A force de trainer mes guêtres dans diverses réunions agiles, on fini par connaitre du monde. C’est mon cas, et débarquer en connaissant déjà une bonne moitié de l’audience est plutôt agréable, on se sent en famille. Cela a aussi son petit côté jubilatoire quand ceux que vous ne connaissez pas vous voient aborder tout le monde comme s’il s’agissait de vieux amis (c’est d’ailleurs le cas pour certains). On s’amuse comme on peut, n’est-ce pas ?

Kanban à grande échelle chez un grand de l’assurance.

Couthaïer nous fait ici un retour sur la mise en place, les pratiques et les impacts d’une mise en place sur un grand plateau de développement impliquant un grand nombre d’équipes, en mode distribué qui plus est : les product owner étant sur un autre site. Cette transition vers Kanban s’est opéré à partir d’un processus “Scrum”. Je mets des guillemets car à la description, il me semble qu’il s’agissait là d’un Scrum “Canada Dry”, customisé pour les besoins du client comme on dit. Chaque fois que j’entends cela, je sais que je ne dois pas m’attendre au meilleurs…

image

Quoi qu’il en soit, cette mise en place a commencé par un pilote : 2 équipes totalisant 30 personnes (tout compris). L’accompagnement a pris une allure standardisée : 8 semaines à temps plein par coach et par équipe. Chaque coach ne s’occupe que d’une équipe ! Au niveau de a portée du suivi, sont exclus :

  • La partie amont : identification et spécification du besoin
  • La partie aval, dévolue à la partie “devops” !

Les objectifs sont également clairs :

  • La satisfaction du client
  • Améliorer la qualité
  • Tenir les promesses (!)

La mise en place du Kanban reflète le backlog, avec des passages d’état : MMF >> Acceptée >> Critère d’acceptante >> BDD >> INVEST >> Dévelopment >> Tests

A cela se rajoutent bien sûr la mise en place de limites, qui doivent à terme nous permettre de connaitre la véritable capacité de notre système. La maitrise de cette capacité est en bonne partie subordonnée au fait que les stories entrant dans le système sont relativement homogènes en terme de taille. Dans la pratique, elles sont estimées au stade “INVEST”.

Au Kanban lui-même s’ajoute la mise en place de KPI : ici c’est le “cockpit”. Tout cela est bien beau, mais prends beaucoup de place.

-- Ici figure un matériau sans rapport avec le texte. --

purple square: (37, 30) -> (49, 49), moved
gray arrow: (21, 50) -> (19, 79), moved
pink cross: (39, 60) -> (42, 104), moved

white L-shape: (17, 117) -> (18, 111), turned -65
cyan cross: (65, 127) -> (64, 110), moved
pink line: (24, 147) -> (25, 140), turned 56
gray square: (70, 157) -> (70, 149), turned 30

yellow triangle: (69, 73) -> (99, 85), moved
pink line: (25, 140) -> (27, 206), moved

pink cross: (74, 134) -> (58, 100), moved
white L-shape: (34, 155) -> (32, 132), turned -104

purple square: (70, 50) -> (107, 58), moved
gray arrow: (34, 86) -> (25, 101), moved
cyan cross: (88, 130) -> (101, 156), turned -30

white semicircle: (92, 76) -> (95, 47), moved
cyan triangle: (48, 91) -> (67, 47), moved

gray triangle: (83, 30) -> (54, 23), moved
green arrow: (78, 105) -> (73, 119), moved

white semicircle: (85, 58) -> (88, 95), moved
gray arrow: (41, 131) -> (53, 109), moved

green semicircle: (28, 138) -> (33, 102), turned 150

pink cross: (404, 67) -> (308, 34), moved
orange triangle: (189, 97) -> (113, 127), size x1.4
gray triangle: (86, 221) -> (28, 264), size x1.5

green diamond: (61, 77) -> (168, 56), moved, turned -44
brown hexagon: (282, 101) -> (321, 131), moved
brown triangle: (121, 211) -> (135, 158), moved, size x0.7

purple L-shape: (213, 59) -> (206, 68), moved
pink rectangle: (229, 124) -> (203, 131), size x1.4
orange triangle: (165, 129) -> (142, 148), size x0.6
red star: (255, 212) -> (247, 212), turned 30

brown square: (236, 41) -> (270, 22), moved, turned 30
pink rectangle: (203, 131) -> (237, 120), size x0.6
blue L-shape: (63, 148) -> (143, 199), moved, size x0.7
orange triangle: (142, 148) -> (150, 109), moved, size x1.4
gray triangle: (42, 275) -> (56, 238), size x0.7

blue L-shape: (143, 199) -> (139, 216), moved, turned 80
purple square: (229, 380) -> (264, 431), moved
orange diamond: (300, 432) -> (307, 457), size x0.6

En fait, le plus gros problème est là : trouver des murs pour afficher ces Kanbans !

Supprimer les gaspillages

Ils sont subordonnés aux obstacles. Et les obstacles, il faut les surmonter. Ils sont de deux types: les petits obstacles et les gros obstacles.

Pour les petits obstacles, on passe par des fiches Kaisen. La revue des obstacles s’effectue lors du stand-up sur le tableau de suivi des obstacles.
Pour les gros obstacles, on passe par des A3 et des Kata.

Réduire les anomalies

Le pair testing est une activité clé ici, dans le cas présente entre un développeur et un testeur. Les anomalies sont considérées comme critiques : on les traitent sans attendre. Au bout du compte, un ratio d’anomalies très réduit, de l’ordre de 0,7 anomalies par User Stories.

La délocalisation : c’est tellement mieux de se compliquer la vie…

Comme je l’ai évoqué, le “avant”, c’était du Scrum pas vraiment “by the book”. En fait, un mixte qui me semble un peu contre nature entre Scrum (au moins le vocable), CMMi et le near shore. C’est une des difficultés de la chose.

La réponse mise en oeuvre est un Kanban miroir sur le site délocalisé, synchronisé au début du stand-up commun aux différents sites. Cet aspect de synchronisation est un des aspects difficiles. Les outils électroniques n’ont pas ce problème mais leur lacune en terme de visualisation limitée pose d’autres questions…

Tenir les promesses

Le CFD (cumulated flow diagram) est l’outil utilisé à priori pour suivre la machine Kanban. Il donne des indications sur :

  • Le débit
  • Les goulots d’étranglement
  • Les en cours

Cela dit, il n’est pas facile à lire… Le CFD montre verticalement le débit, il peut permettre d’extrapoler une date d’atterrissage et montre aussi les perturbations, là où la monotonie de la courbe est rompue. L’axe horizontal montre les temps de cycle, du moins une approximation de ceux-ci. On peut comparer les deux approches, mais c’est un poil compliqué.

Le suivi du Kanban, c’est aual le suivi d’indicateurs issus de son évolution. Ici ils sont mis à jour hebdomadairement. Un point crucial est que la pertinence des informations reste très subordonnée à l’homogénéité des items qui figurent sur ce Kanban !

Pause éclair

Guère beaucoup de temps pour se dégourdir les jambes, on a à peine 5 minutes pour cela. J’aimerais bien échanger avec certaines personnes. Ce sera pour après, peut-être…

image

Renaud Chevalier : La conception d’un Kanban en suivant la méthode Morrisseau

Laurent serait fier de son disciple : Renaud va nous faire suivre la mise en place de son Kanban en suivant sa méthode. Il l’apprécie et elle marche. Démonstration.

Cette mise en place a été effectuée chez “l’acteur national majeur des paris hippiques”. Si vous n’avez pas compris,cherchez encore. Il nous faut remonter à Septembre 2012 pour comprendre l’origine de cette mise en place. A l’époque, le projet fait face à deux inquiétudes majeures :

  • Un problème de “qualité” de backlog, qui ne donne que 2 sprints de visibilité. En tout cas, c’est rangé dans les problèmes par le management.
  • Un risque technologique lié aux choix opérés : Du Java en back-end exposant des services ReST, un front-end en backbone.js et une gestion de contenu accédée en ReST ; c’est du Drupal. Ce n’est pas la mort, mais bon on est chez … af ! C’est vrai… on ne peut pas le dire !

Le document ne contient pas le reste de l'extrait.